Linghua Jin for CocoIndex

Posted on Jul 13

Build Real-Time Codebase Indexing for AI Coding agents

#programming #ai #showdev #python

In this blog, we will show you how to index a codebase for RAG with CocoIndex.
CocoIndex provides built-in support for codebase chunking, with native Tree-sitter support and real-time update.

Because we use incremental processing (only reprocessing what has changed) under the hood, the index is updated in near real-time.
It can be real-time if we integrate with any source that directly pushes change notifications, e.g., a code editor.
This can be built for code search applications, or for providing relevant context to AI code generation systems where low latency is critical for a seamless developer experience.

It'd mean a lot to us if you could ⭐ star CocoIndex on Github, if this tutorial helps you.

Tree-sitter

CocoIndex leverages Tree-sitter's capabilities to intelligently chunk code based on the actual syntax structure rather than arbitrary line breaks.
These syntactically coherent chunks are then used to build a more effective index for RAG systems, enabling more precise code retrieval and better context preservation.

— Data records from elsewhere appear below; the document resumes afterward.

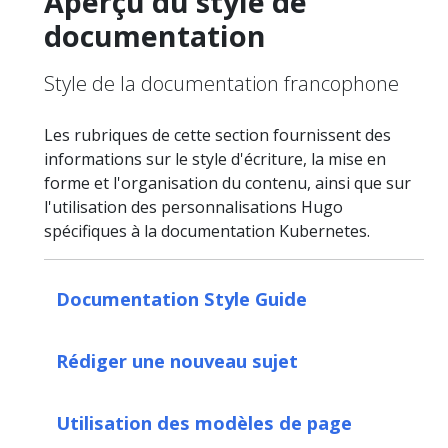
Aperçu du style de
documentation
Style de la documentation francophone
Les rubriques de cette section fournissent des
informations sur le style d'écriture, la mise en
forme et l'organisation du contenu, ainsi que sur
l'utilisation des personnalisations Hugo
spécifiques à la documentation Kubernetes.
Documentation Style Guide
Rédiger une nouveau sujet
Utilisation des modèles de page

Tree-sitter is a parser generator tool and an incremental parsing library,
it is available in Rust 🦀.

You can find the full code of this project here.
Only ~ 50 lines of Python on the indexing path, check it out 🚀!

Prerequisites

If you don't have Postgres installed, please follow installation guide.
CocoIndex uses Postgres to keep track of data lineage for incremental processing.

Define Indexing Flow

Flow Design

The flow diagram illustrates how we'll process our codebase:

Load code files from the local file system.
Determine the programming language by extracting file extensions.
Use Tree-sitter to parse and split code into semantically meaningful chunks.
Generate embeddings for each code chunk.
Store the embeddings in a vector database for efficient retrieval.

1. Add the codebase as a source.

@cocoindex.flow_def(name="CodeEmbedding")
def code_embedding_flow(flow_builder: cocoindex.FlowBuilder, data_scope: cocoindex.DataScope):
    """
    Define an example flow that embeds files into a vector database.
    """
    data_scope["files"] = flow_builder.add_source(
        cocoindex.sources.LocalFile(path="../..",
                                    included_patterns=["*.py", "*.rs", "*.toml", "*.md", "*.mdx"],
                                    excluded_patterns=[".*", "target", "**/node_modules"]))
    code_embeddings = data_scope.add_collector()

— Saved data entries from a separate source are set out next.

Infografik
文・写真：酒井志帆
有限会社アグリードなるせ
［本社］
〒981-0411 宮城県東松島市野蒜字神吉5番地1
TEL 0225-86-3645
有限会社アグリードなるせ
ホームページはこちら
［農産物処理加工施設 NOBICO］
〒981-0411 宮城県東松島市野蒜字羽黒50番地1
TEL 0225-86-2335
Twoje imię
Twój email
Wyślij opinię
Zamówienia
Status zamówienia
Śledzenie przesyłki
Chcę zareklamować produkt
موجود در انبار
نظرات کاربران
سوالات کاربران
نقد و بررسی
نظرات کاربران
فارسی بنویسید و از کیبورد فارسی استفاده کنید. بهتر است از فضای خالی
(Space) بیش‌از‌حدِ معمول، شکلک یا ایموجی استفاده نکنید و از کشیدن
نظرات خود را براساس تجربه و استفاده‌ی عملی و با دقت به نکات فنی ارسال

We ingest the CocoIndex codebase from the root directory.
We can change the path to the codebase you want to index.
We index all the files with the extensions of .py, .rs, .toml, .md, .mdx, and skip directories starting with ., target (in the root) and node_modules (under any directory).

flow_builder.add_source will create a table with sub fields (filename, content), we can refer to the documentation for more details.

2. Process each file and collect the information.

2.1 Extract the extension of a filename

We need to pass the language (or extension) to Tree-sitter to parse the code.
Let's define a function to extract the extension of a filename while processing each file.
You can find the documentation for custom function here.

@cocoindex.op.function()
def extract_extension(filename: str) -> str:
    """Extract the extension of a filename."""
    return os.path.splitext(filename)[1]

Then we are going to process each file and collect the information.

with data_scope["files"].row() as file:
    file["extension"] = file["filename"].transform(extract_extension)

Here we extract the extension of the filename and store it in the extension field.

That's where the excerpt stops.